Are victims of domestic violence at risk seeking child support?
On behalf of Johnson, Sclafani & Moriarty, Attorneys at Law posted in Child Support on Thursday, February 16, 2017.
Parents have the legal obligation to provide support for the education and maintenance of their offspring in the event that they divorce or end relationships with their children’s other parent.
When one parent fails to honor that obligation, the child’s other parent or guardian can pursue that parent through the court system to establish and collect support for their children.
Sometimes a child support action is generated by the custodial parent’s application for certain government benefits, such as Medicaid or Temporary Assistance to Needy Families, which was formerly referred to as “welfare.”
Federal law requires that parents seeking these benefits assist with establishing and collecting support for their dependent children. They must also agree to sign over their rights to the support that state agencies collect in lieu of the benefits that they and their children receive.
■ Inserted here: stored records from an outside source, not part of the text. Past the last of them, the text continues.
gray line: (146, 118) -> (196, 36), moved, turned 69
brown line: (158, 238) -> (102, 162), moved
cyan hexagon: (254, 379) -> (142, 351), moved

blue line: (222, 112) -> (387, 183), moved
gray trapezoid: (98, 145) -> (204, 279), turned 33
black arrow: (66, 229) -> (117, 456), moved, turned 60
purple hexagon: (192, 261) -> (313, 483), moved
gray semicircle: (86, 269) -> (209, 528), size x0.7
But parents don’t have to be eligible for or apply for government benefits to pursue child support from their children’s non-custodial parents. Custodial parents on any points of the economic spectrum have the right to collect child support from non-custodial parents.
What parents cannot do, however, is withhold visitation of the children with their non-custodial parents due to the parents’ failure to pay their support. Doing so when there is a court-approved visitation order in place can get the custodial parent in trouble.
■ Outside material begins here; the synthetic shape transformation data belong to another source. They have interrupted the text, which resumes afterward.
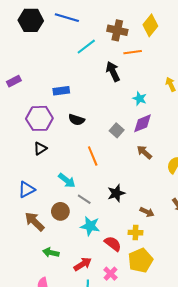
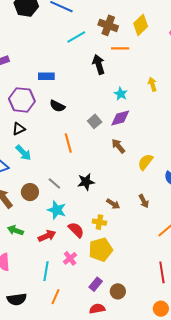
cyan arrow: (67, 181) -> (23, 153), moved
red arrow: (83, 264) -> (47, 236), moved

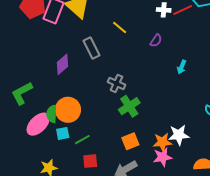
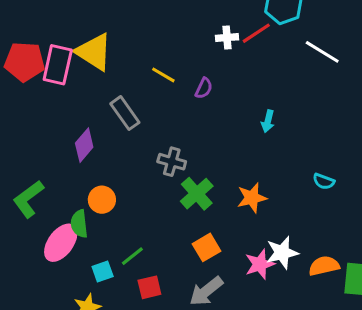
purple semicircle: (156, 41) -> (204, 88), moved
orange circle: (68, 110) -> (102, 200), moved, size x0.7
cyan square: (63, 133) -> (103, 272), moved
white star: (179, 135) -> (282, 253), moved
orange star: (162, 142) -> (252, 198), moved

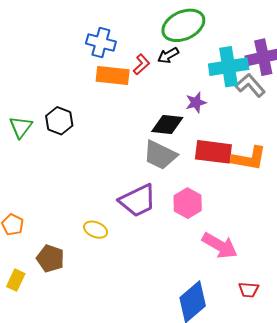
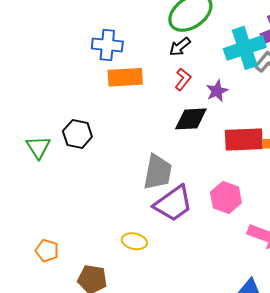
red L-shape: (141, 64) -> (183, 79), moved
gray trapezoid: (160, 155) -> (158, 172), moved, turned -96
However, if domestic violence was taking place in the relationship and the custodial parent flees from the abuser, the child support process can make the victim vulnerable to additional abuse.
Federal law mandates that states protect personal information available in child support cases if the state possesses “reasonable evidence of domestic violence or child abuse and the disclosure of such [personal] information could be harmful to the parent or child of such parent.”
Your family law attorney can assist parents with getting their cases flagged with a family violence indicator to obstruct access to victims’ personal data.